▶ _Your task_: You are asked to filter the data below and copy every line holding "Pourquoi".

(Beginning of Raw data)

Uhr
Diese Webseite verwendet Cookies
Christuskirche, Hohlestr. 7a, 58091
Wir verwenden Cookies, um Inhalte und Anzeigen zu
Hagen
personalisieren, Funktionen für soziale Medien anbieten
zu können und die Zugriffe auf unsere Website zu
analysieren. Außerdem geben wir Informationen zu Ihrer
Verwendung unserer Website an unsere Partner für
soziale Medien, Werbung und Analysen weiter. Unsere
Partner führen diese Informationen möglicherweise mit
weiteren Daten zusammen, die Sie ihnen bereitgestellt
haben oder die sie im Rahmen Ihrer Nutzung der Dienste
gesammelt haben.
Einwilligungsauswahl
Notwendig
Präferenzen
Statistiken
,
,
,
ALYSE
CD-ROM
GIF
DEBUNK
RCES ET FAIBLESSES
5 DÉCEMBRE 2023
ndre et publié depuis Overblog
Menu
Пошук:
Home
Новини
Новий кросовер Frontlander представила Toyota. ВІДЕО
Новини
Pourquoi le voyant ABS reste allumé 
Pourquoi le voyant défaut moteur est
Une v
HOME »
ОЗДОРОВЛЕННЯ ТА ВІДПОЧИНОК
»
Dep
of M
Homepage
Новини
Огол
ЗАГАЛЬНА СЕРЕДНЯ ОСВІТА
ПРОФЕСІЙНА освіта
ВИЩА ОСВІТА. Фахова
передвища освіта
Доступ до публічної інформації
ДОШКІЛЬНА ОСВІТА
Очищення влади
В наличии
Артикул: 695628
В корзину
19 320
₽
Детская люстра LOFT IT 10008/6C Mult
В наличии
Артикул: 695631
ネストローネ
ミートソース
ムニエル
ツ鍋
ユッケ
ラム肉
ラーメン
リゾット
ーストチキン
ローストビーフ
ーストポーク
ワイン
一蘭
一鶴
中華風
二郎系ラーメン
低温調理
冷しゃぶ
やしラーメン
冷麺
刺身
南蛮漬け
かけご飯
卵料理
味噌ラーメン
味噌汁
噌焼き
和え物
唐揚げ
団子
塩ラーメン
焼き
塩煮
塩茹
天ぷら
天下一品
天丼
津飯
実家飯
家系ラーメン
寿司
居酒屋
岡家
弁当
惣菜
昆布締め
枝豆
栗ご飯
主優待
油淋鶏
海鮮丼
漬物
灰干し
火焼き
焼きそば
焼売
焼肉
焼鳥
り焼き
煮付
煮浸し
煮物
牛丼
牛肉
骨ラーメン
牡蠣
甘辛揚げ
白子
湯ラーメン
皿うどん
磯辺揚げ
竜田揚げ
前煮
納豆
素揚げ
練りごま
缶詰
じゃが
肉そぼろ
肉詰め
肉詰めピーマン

(End of Raw data)

▶ _Solution to the problem_:
Pourquoi le voyant ABS reste allumé 
Pourquoi le voyant défaut moteur est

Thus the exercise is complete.